O comandante fez valer a vantagem de ser mais forte e ágil
durante o embate, se aproveitando do espaço estreito que mal cabia
a nós dois. Ele conseguiu imobilizar os meus braços atrás do corpo,
enquanto me empurrava contra a parede espelhada do banheiro,
fazendo a lateral do meu rosto se chocar contra o vidro.
— Pense bem se vale a pena se expor ainda mais, meu anjo
— murmurou, fazendo o hálito repugnante dele soprar no meu
ouvido direito. — Portanto, seja boazinha como as suas outras
colegas e faça o que estou mandando.
— A equipe de limpeza vai entrar aqui a qualquer momento —
balbuciei, com a voz sufocada.
Ele soltou um riso abafado e agarrou as costas da blusa
branca, o puxando para fora da saia, antes de deslizar a mão por
dentro do tecido, subindo pelas costelas até alcançar o seio e
espalmá-lo por sobre o sutiã.
— O copiloto está cuidando de tudo para que ninguém interfira
em nossa rapidinha.
— Solte-me, por favor — implorei, lutando para me libertar, e
sentindo as lágrimas queimarem os meus olhos.
O comandante me puxou, virando o meu corpo para ficar de
frente para ele, e agarrou a minha nuca bruscamente, pressionando
os lábios contra os meus para me silenciar, e fazendoas suas mãos
nojentas se moverem pelo meu corpo.
O calor e a força que emanava dele provocou um arrepio
gélido ao longo da lombar.
— Você é tão gostosa, Mel — sussurrou com a voz rouca,
roçando a sua boca na minha quase que de forma agressiva.
Quando ele fez menção de abrir o fecho da calça, sem
conseguir conter um gemido de prazer, e mesmo com a boca ainda
colada à minha, considerei fingir que aprofundava o beijo, e assim o
fiz.Eu mordi o lábio inferiordele com forçao suficientepara cortá-lo
e logo senti o gosto de sangue na língua, enquanto o observava
recuar um passo, passando a me encarar com uma expressão de
perplexidade e assombro no rosto.
Não perdi mais tempo e avancei em direção à porta,
destravando-a rapidamente e puxando a maçaneta. Assim que eu
saí do banheiro, eu me deparei com a comissária chefe e uma
agente de limpeza, que deixaram transparecer uma profunda
desconfiança no olhar.
— Fernanda, eu preciso conversar seriamente com você —
balbuciei, com a voz estrangulada, sentindo a náusea me subir à
garganta e quase desabei no chão, chorando, mas as duas
mulheres me seguraram pelo braço.
— Por Deus, Melissa! O que houve com você? — a chefe de
cabine perguntou, observando horrorizada o estado deplorável em
que eu me encontrava: os cabelos presos em rabo de cavalo
estavam desalinhados, a blusa toda entreaberta expondo
parcialmente o sutiã em tom nude, e o rosto vermelho ainda
contorcido pela dor e revolta se mantinham fixos nela.
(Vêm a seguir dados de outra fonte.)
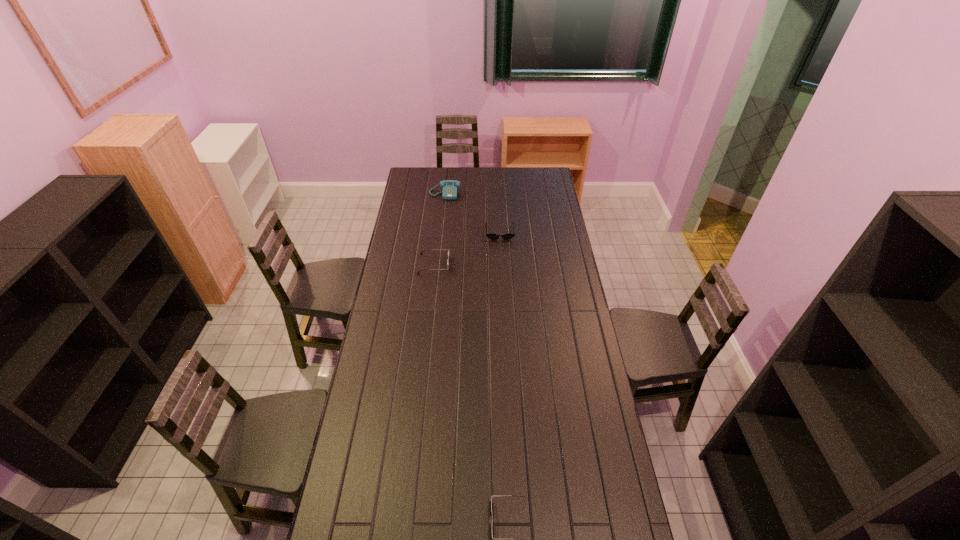 Image resolution: width=960 pixels, height=540 pixels. I want to click on the farthest object, so click(449, 192).

Locate an element on the screen. The height and width of the screenshot is (540, 960). the tallest object is located at coordinates (449, 192).

The height and width of the screenshot is (540, 960). What are the coordinates of `the tallest sunglasses` in the screenshot? It's located at (425, 249).

At what (x,y) coordinates should I click in order to perform the action: click on the leftmost sunglasses. Please return your answer as a coordinate pair (x, y). This screenshot has height=540, width=960. Looking at the image, I should click on (425, 249).

Locate an element on the screen. Image resolution: width=960 pixels, height=540 pixels. the farthest sunglasses is located at coordinates (491, 236).

At what (x,y) coordinates should I click in order to perform the action: click on the second shortest object. Please return your answer as a coordinate pair (x, y). This screenshot has height=540, width=960. Looking at the image, I should click on (491, 236).

Find the location of `vacant space situated 0.380m on the dial of the farthest object`. vacant space situated 0.380m on the dial of the farthest object is located at coordinates (440, 240).

Image resolution: width=960 pixels, height=540 pixels. Identify the location of vacant space located on the front-facing side of the second farthest sunglasses. (483, 264).

Identify the location of free location located 0.260m on the front-facing side of the farthest sunglasses. (502, 273).

Find the location of `telephone at the left edge`. telephone at the left edge is located at coordinates click(x=449, y=192).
— Eu me sinto péssima, você nem imagina o quanto... — foi
tudo o que consegui dizer, em um fio de voz. Porém, a seguinte
frase passava em loop por minha mente: O comandante me
encurralou no banheiro agora há pouco e tentou me violentar. —
Ricardo ainda deve estar no banheiro... preciso que se certifique de
que ele ainda está lá.
— Por gentileza, verifique agora mesmo o lavatório, sim? —
Fernanda pediu, se voltando para a auxiliar de limpeza, que ao fazer
menção de se levantar, estacou no mesmo instante, olhando em
direção aos fundos da aeronave.
— O comandante está saindo agora do banheiro em frente ao
que Melissa estava — informou a funcionária, com certo
constrangimento.
Foi com certa dificuldade que eu consegui virar o rosto, e pelo
canto do olho percebi que ele havia acabado de sair de lá, ainda
afivelando o cinto da calça e aparentando um ar despreocupado no
semblante.
Como eu vou conseguir comprovar que fui assediada
sexualmente?
Abri e fechei a boca várias vezes, mas nenhum som saiu dela,
e senti uma espécie de bolo na garganta, que insistia em me
sufocar, dificultando a passagem de ar para os pulmões.
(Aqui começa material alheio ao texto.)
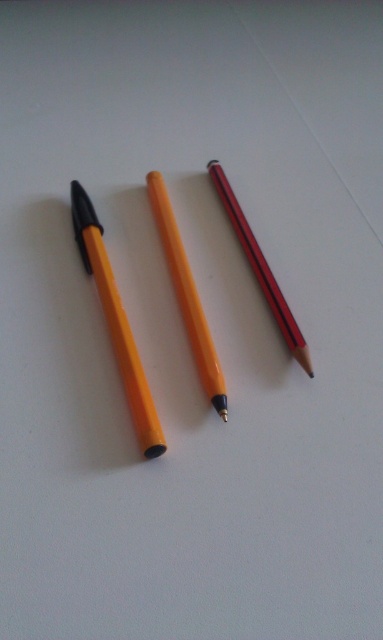 Question: Which point is farther to the camera?

Choices:
 (A) matte red pencil at center
 (B) matte orange pen at left
 (C) matte orange pencil at center

Answer: (A)

Question: Does matte orange pen at left have a lesser width compared to matte orange pencil at center?

Choices:
 (A) yes
 (B) no

Answer: (B)

Question: Which point is farther from the camera taking this photo?

Choices:
 (A) (256, 260)
 (B) (127, 394)
 (C) (209, 348)

Answer: (A)

Question: Which point is farther from the camera taking this photo?

Choices:
 (A) (147, 419)
 (B) (212, 353)

Answer: (B)

Question: In this image, where is matte orange pencil at center located relative to matte red pencil at center?

Choices:
 (A) below
 (B) above

Answer: (A)

Question: From the image, what is the correct spatial relationship of matte orange pen at left in relation to matte red pencil at center?

Choices:
 (A) below
 (B) above

Answer: (A)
— Ricardo, me ajude a levantá-la, por gentileza? — Fernanda
solicitou, enquanto passava o meu braço ao redor do ombro, mas
assim que ele se aproximou de nós duas, eu rapidamente me
afastei e apoiei as mãos no chão para ficar de pé por mim mesma.
— Não quero que ele me toque! — falei, rispidamente, virando
as costas para eles três e comecei a abotoar a blusa com as mãos
trêmulas.
— Melissa, você parece bastante transtornada... — o
comandante comentou, com ar de fingidapreocupação. — Sente-se
um pouco e fique calma. Eu vou até a galley buscar um copo de
água mineral.
— Você é muito cínico mesmo, comandante. Mas, não pense
que sairá impune.
Atravessei o corredor e abri o compartimento de bagagem
sobre o assento da primeira fileira e tirei a minha mala de mão,
antes de seguir em direção à saída. Notei que o copiloto estava na
porta conversando com o agente de rampa, que havia disposto as
bagagens dos tripulantes no canto, uma vez que elas haviam sido
despachadas no porão. Eles me cumprimentaram com um aceno de
cabeça, mas eu os ignorei e sai andando pelo finger, puxando a
minha mala pela alça, e decidida a prestar queixa contra o
comandante.
Sofrerretaliação era a menor das minhas preocupações, ainda
mais pela cruel possibilidade de ter que dizer adeus à promoção
como chefe de cabine, algo que batalhei muito para conseguir.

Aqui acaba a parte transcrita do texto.